*** Listed records Section Begins ***

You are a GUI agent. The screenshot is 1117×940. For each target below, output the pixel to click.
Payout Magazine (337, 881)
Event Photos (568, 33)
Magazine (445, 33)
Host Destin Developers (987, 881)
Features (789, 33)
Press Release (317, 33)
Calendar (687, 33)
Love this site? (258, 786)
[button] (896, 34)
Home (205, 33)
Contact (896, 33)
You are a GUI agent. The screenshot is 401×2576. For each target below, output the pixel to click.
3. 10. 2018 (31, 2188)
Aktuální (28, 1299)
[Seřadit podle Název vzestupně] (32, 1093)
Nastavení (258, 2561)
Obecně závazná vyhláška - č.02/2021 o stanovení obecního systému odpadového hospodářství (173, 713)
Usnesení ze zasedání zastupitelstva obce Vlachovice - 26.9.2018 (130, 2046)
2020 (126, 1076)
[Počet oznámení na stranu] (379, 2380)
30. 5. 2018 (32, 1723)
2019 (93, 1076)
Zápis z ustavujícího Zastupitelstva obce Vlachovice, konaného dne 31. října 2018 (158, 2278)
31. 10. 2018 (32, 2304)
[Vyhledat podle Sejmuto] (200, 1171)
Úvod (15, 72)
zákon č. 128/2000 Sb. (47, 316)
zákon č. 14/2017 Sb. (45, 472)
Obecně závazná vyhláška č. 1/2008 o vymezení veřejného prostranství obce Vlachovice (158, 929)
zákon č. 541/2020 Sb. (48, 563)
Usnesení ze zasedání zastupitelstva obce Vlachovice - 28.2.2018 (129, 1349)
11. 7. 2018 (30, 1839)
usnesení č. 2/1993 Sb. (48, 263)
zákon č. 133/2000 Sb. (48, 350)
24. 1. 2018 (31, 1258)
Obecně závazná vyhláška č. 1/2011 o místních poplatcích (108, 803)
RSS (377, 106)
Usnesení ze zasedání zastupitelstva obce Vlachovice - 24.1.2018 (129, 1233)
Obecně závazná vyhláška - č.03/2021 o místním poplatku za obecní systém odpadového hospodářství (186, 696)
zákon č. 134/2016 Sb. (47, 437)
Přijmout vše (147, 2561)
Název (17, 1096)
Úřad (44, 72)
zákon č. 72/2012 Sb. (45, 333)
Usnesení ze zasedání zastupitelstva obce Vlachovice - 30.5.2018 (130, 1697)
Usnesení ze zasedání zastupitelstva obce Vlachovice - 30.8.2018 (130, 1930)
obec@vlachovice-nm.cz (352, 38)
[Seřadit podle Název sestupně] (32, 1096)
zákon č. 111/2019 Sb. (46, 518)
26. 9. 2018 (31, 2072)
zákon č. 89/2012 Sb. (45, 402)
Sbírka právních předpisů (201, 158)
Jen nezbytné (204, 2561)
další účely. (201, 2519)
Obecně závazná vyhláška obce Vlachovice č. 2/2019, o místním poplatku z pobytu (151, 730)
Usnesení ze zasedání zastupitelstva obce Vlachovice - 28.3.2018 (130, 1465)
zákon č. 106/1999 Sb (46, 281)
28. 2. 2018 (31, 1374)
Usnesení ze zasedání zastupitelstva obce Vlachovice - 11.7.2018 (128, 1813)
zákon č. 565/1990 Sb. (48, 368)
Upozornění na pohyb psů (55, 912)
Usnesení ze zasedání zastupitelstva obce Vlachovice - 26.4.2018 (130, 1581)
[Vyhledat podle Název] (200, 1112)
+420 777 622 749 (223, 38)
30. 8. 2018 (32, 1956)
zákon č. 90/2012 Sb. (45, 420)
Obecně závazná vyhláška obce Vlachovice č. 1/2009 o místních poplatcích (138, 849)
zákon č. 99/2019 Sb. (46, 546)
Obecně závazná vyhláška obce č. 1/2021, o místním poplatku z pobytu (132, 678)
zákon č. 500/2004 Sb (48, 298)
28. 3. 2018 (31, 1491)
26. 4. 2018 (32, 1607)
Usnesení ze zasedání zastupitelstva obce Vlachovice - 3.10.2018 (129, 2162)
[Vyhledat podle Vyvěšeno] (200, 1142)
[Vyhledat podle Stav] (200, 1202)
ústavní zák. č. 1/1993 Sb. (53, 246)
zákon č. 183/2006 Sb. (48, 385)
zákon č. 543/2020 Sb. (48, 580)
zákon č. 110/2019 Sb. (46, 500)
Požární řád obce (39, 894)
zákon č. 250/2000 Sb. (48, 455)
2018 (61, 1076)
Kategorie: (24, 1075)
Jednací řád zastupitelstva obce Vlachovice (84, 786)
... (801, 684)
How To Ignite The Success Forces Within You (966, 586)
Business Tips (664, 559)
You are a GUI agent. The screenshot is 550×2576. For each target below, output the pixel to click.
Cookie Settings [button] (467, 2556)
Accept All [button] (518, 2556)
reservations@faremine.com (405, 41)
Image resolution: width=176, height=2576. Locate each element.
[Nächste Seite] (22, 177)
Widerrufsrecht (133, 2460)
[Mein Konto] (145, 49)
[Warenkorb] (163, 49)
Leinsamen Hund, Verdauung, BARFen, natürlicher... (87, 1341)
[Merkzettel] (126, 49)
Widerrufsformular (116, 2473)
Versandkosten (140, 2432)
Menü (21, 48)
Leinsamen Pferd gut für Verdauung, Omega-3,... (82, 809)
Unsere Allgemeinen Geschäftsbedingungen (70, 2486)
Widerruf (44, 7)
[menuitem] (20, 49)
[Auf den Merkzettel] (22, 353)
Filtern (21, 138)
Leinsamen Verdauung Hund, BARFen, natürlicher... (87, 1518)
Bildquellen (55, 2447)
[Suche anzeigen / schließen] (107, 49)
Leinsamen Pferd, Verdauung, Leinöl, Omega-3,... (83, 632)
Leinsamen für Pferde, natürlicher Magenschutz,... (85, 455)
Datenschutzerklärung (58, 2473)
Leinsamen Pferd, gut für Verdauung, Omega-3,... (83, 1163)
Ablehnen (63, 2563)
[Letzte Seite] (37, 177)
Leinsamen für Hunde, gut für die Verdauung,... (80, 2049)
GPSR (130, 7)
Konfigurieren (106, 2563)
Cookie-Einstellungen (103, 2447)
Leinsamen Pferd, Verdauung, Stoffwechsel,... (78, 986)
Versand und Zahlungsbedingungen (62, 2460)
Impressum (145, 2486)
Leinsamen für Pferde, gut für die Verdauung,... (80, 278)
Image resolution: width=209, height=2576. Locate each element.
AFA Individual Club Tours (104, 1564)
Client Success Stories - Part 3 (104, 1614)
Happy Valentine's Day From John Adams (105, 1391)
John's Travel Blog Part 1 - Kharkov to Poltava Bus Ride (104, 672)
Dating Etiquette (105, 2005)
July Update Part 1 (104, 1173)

*** Listed records Section Ends ***

■ Required action
Would you copy out every line in the records that includes the string "Cookie"?

■ Exercise answer
Cookie Settings [button] (467, 2556)
Cookie-Einstellungen (103, 2447)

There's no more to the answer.